Assignment »
Report how many lines in the data below hold "pulizia", with no other words.

Transcribed page contents »
━━━━━━
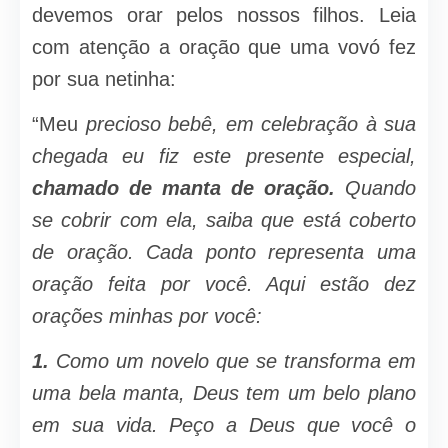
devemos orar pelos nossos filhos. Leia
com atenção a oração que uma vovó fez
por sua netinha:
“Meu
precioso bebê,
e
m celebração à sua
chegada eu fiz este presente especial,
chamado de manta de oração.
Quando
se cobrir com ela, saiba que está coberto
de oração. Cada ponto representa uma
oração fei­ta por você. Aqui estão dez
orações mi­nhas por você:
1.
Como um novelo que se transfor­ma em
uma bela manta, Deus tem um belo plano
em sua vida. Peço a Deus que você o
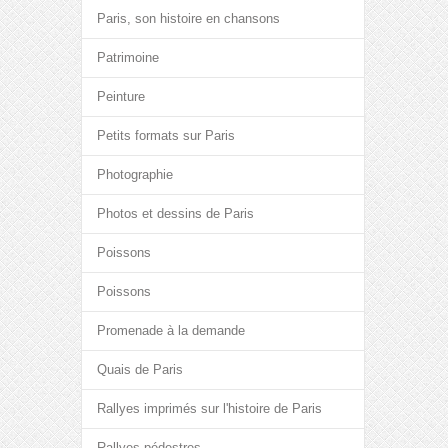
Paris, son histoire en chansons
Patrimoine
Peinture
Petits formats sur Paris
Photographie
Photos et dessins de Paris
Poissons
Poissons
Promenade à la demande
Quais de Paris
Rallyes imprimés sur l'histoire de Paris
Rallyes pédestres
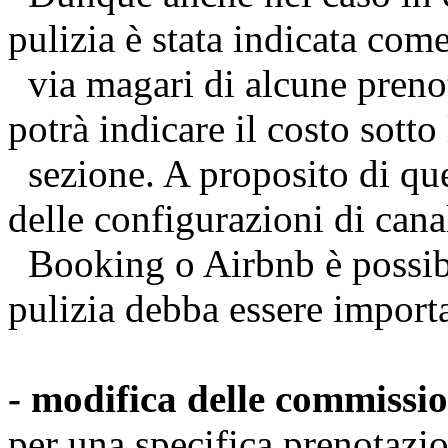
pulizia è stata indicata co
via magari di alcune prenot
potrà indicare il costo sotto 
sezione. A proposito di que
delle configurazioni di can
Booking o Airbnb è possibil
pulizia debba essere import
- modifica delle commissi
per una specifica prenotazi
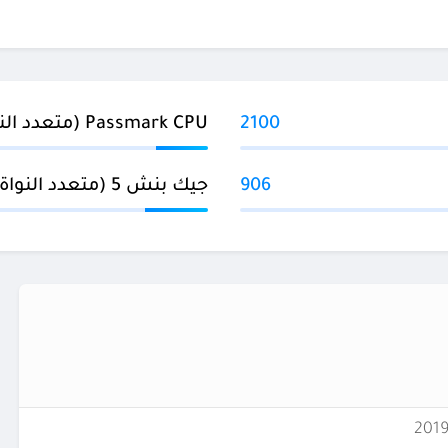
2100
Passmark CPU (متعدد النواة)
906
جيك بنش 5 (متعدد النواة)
━━━━━━
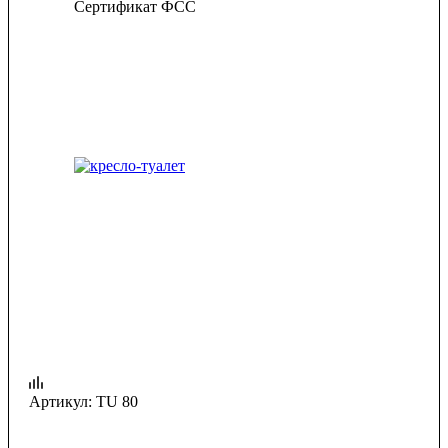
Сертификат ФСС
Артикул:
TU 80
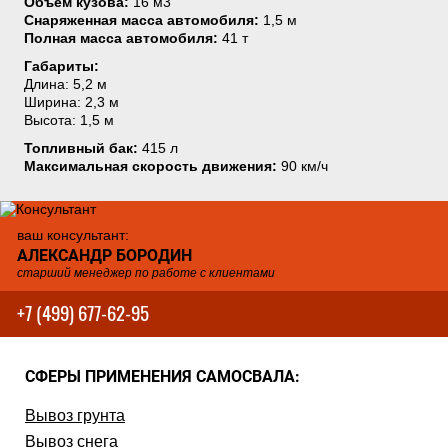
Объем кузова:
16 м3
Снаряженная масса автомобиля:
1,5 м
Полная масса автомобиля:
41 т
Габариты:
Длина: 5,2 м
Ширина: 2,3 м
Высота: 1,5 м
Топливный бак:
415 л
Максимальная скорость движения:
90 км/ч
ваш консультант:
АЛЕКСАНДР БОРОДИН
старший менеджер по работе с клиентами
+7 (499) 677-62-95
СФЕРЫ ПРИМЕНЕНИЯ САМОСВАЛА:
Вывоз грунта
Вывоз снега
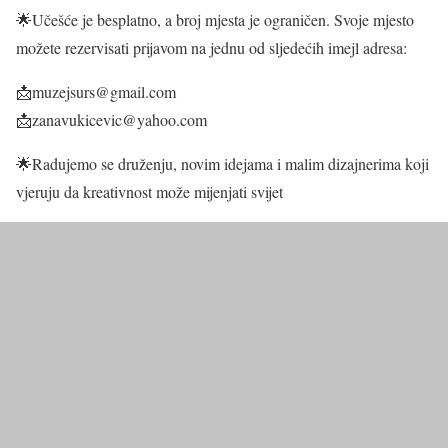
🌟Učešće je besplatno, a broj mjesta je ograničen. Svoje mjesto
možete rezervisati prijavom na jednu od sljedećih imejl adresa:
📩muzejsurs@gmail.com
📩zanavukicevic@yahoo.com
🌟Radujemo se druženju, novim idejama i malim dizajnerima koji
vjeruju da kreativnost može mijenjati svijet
━━━━━━
Reply to the exercise »
2